8-bit Tile-Based GPU Emulator
Under construction. Just getting a multithreaded canvas going atm. Have most of the background circuit emulated, but not connected to the canvas yet.
Under construction. Just getting a multithreaded canvas going atm. Have most of the background circuit emulated, but not connected to the canvas yet.
This post continues the description of designing a tile-based graphics circuit. In the last post I described the design, function, and timing of a VGA-like display. The simulated display is 128x128 pixels and supports only 1 bit color. Although limited, this display is sufficient to design and debug the GPU.
The key challenge in designing the tile-based GPU is to stream pixels in step with the display draw timing. Instead of disecting the complete GPU from the top down, which is quite complex, I will describe how I designed it from the bottom up. My primary goal was to design the digital logic necessary for a simple teletype terminal, and that is where I will begin.
At the outset, it should be noted that tile-based graphics are fundamentally a type of memory compression strategy. Rendering a full display requires (resolution) x (color depth) bits of data. Conceptually, a frame buffer of that size can be used to store that information and stream it to the display, as is done on modern graphics hardware. However, memory was extremely precious when tile-based graphics were first developed, and frame buffers were not a feasible option. By partitioning a display into a regular grid of reusable tiles, the memory needed to encode a full display can be reduced at the cost of some flexibility in what can be displayed. I will call this type of full-display tile-based encoding a background.
The tile-based GPU is composed of 4 major circuits; a general timing circuit, a background circuit, an object circuit, and a compositing circuit. The general timing circuit orchestrates GPU timing. The background circuit is used to render full display images. The object circuit is used to render individual tiles. Finally, the compositing circuit incorporates output from the background and object circuits and generates the resulting pixel data.
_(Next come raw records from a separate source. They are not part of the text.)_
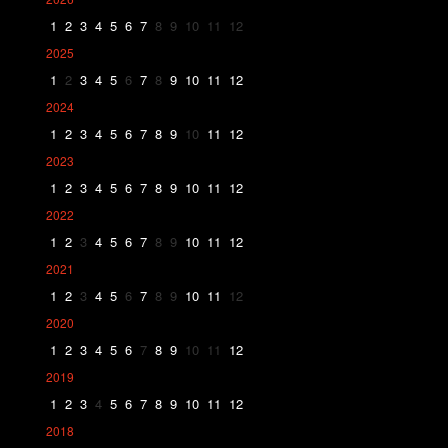
1
2
3
4
5
6
7
8
9
10
11
12
2025
1
2
3
4
5
6
7
8
9
10
11
12
2024
1
2
3
4
5
6
7
8
9
10
11
12
2023
1
2
3
4
5
6
7
8
9
10
11
12
2022
1
2
3
4
5
6
7
8
9
10
11
12
2021
1
2
3
4
5
6
7
8
9
10
11
12
2020
1
2
3
4
5
6
7
8
9
10
11
12
2019
1
2
3
4
5
6
7
8
9
10
11
12
2018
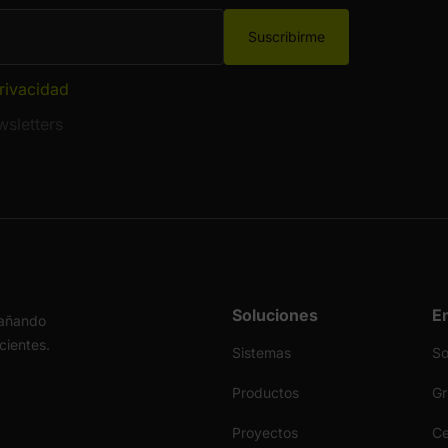
Suscribirme
privacidad
sletters
Soluciones
E
pañando
icientes.
Sistemas
S
Productos
Gr
Proyectos
Ce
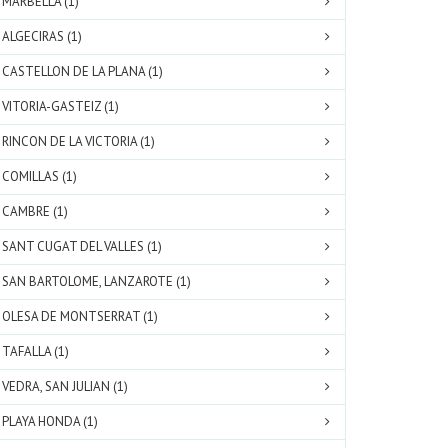
MARBELLA (1)
ALGECIRAS (1)
CASTELLON DE LA PLANA (1)
VITORIA-GASTEIZ (1)
RINCON DE LA VICTORIA (1)
COMILLAS (1)
CAMBRE (1)
SANT CUGAT DEL VALLES (1)
SAN BARTOLOME, LANZAROTE (1)
OLESA DE MONTSERRAT (1)
TAFALLA (1)
VEDRA, SAN JULIAN (1)
PLAYA HONDA (1)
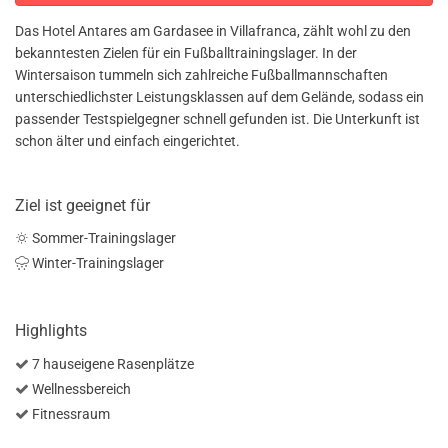
Das Hotel Antares am Gardasee in Villafranca, zählt wohl zu den
bekanntesten Zielen für ein Fußballtrainingslager. In der
Wintersaison tummeln sich zahlreiche Fußballmannschaften
unterschiedlichster Leistungsklassen auf dem Gelände, sodass ein
passender Testspielgegner schnell gefunden ist. Die Unterkunft ist
schon älter und einfach eingerichtet.
Ziel ist geeignet für
Sommer-Trainingslager
Winter-Trainingslager
Highlights
7 hauseigene Rasenplätze
Wellnessbereich
Fitnessraum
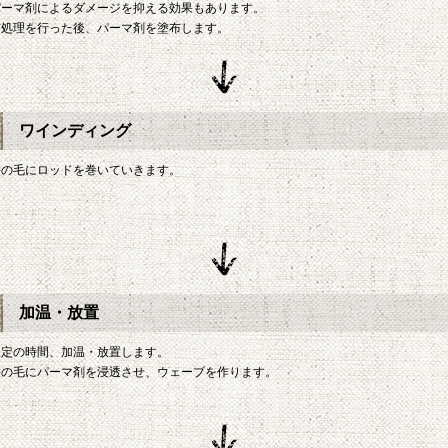
パーマ剤によるダメージを抑える効果もあります。
前処理を行った後、パーマ剤を塗布します。
ワインディング
髪の毛にロッドを巻いていきます。
加温・放置
規定の時間、加温・放置します。
髪の毛にパーマ剤を浸透させ、ウェーブを作ります。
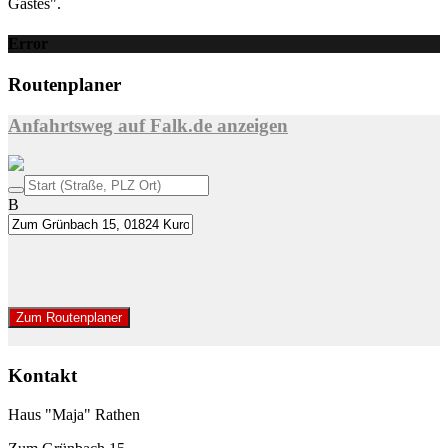
Gastes".
Error
Routenplaner
Anfahrtsweg auf Falk.de anzeigen
B
Zum Routenplaner
Kontakt
Haus "Maja" Rathen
The gist of a background circuit is to introduce a level of indirection in the rendering process. A background is composed of 3 concepts: a grid, tiles, and color palettes. The grid is an array of elements that encodes
Tiles are small rectangular arrays that encode the "shape" of graphics. As an added layer of indirection, rather than encoding a color, a tile encodes a color index. The color index is used to look up the appropriate color from a color palette. Thus, a grid element encodes (at minimum) a tile index and a palette index.
The GPU uses 8x8 pixel tiles. Given the operation of the display, only a single row of a tile needs to be drawn at a time. That gives a budget of 8 pixel clock ticks to access the necessary data for a tile before it's time to start on the next tile. As long as all memory accesses for a single tile take 8 or fewer pixel clock ticks, it's ok if the process to draw a tile takes more than 8 ticks to complete. This is because the operation of the GPU is pipelined. The latency to draw a tile is the total number of ticks from the start of the process to when the first pixels of the tile are ready to draw.
In order to draw a tile, 3 different pieces of information need to be collected; the grid, tile, and color data. The grid and tile data take up a substantial amount of memory, and therefore are stored in external VRAM (video RAM). The palette data is much smaller, and is stored in internal CRAM (color RAM). This arrangement allows simultaneous access to VRAM and CRAM. Grid data is composed of 2 bytes, requiring 2 VRAM accesses. A row of tile data is composed of 1 or 2 bytes depending on bit-depth, requiring 1 or 2 VRAM accesses. This means it only takes a maximium of 4 ticks to access all of the data needed for 1 tile. With 4 ticks remaining in the budget, a second background can be implemented, which will be covered in the next post. As a side note, retro video game consoles often had different graphics modes which allocated the pixel clock budget in different ways to realize different numbers of backgrounds with different tile bit-depths and other capabilities (e.g. per-tile scrolling). The famous SNES mode 7 was just one of 8 different modes the console could operate in, albeit a highly specialized one that worked differently than the rest.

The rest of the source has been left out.